**PROBLEM STATEMENT:** When you find the line with "Chute, et de la transformation pour se" among the records below, reproduce it and each line after it exactly, ending with the line with "Entrevistamos a un abogado que está al".

=== GIVEN ENTRIES ===

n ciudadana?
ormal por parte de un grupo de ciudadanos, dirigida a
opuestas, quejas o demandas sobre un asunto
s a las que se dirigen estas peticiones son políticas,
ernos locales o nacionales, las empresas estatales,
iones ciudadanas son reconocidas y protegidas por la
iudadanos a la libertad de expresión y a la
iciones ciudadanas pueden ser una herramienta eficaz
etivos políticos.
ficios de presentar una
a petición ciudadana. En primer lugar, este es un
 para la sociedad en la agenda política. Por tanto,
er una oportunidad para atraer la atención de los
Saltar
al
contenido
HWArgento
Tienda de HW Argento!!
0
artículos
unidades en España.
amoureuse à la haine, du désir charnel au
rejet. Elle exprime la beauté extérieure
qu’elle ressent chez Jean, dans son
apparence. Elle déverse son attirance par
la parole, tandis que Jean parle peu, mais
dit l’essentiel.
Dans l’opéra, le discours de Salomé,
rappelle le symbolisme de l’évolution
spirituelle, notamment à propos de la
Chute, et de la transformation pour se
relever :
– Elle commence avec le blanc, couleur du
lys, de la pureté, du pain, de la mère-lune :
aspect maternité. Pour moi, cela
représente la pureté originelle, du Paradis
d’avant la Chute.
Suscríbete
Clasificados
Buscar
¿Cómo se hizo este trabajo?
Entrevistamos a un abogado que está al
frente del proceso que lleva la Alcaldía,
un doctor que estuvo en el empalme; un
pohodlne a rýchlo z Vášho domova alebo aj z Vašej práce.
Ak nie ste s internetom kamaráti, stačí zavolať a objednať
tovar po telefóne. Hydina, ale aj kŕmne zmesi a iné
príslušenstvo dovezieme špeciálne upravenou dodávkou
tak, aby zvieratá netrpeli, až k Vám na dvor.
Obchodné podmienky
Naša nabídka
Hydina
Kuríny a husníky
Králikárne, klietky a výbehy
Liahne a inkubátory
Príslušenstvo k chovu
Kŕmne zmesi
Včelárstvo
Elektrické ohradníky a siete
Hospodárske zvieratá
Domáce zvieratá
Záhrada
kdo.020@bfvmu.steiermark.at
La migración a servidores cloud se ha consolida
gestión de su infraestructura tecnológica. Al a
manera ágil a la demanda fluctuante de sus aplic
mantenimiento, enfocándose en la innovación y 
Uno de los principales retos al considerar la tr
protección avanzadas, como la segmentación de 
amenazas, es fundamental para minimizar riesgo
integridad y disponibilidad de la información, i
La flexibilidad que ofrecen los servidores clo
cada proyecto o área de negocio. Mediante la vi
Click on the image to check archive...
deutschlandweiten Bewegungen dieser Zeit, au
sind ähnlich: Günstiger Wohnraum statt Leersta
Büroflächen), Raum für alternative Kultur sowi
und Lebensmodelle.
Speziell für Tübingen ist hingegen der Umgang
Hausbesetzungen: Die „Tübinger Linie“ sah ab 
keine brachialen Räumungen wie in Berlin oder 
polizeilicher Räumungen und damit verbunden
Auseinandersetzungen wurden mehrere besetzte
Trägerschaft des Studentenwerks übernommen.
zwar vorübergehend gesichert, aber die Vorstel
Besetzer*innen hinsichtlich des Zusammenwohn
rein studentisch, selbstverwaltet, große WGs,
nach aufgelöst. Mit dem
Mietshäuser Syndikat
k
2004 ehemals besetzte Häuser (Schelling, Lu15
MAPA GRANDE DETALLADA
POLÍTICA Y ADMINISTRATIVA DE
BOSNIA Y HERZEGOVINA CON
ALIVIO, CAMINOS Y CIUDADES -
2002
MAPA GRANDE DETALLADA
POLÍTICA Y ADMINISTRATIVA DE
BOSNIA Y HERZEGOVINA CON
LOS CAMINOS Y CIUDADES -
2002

===

**TASK SOLUTION:**
Chute, et de la transformation pour se
relever :
– Elle commence avec le blanc, couleur du
lys, de la pureté, du pain, de la mère-lune :
aspect maternité. Pour moi, cela
représente la pureté originelle, du Paradis
d’avant la Chute.
Suscríbete
Clasificados
Buscar
¿Cómo se hizo este trabajo?
Entrevistamos a un abogado que está al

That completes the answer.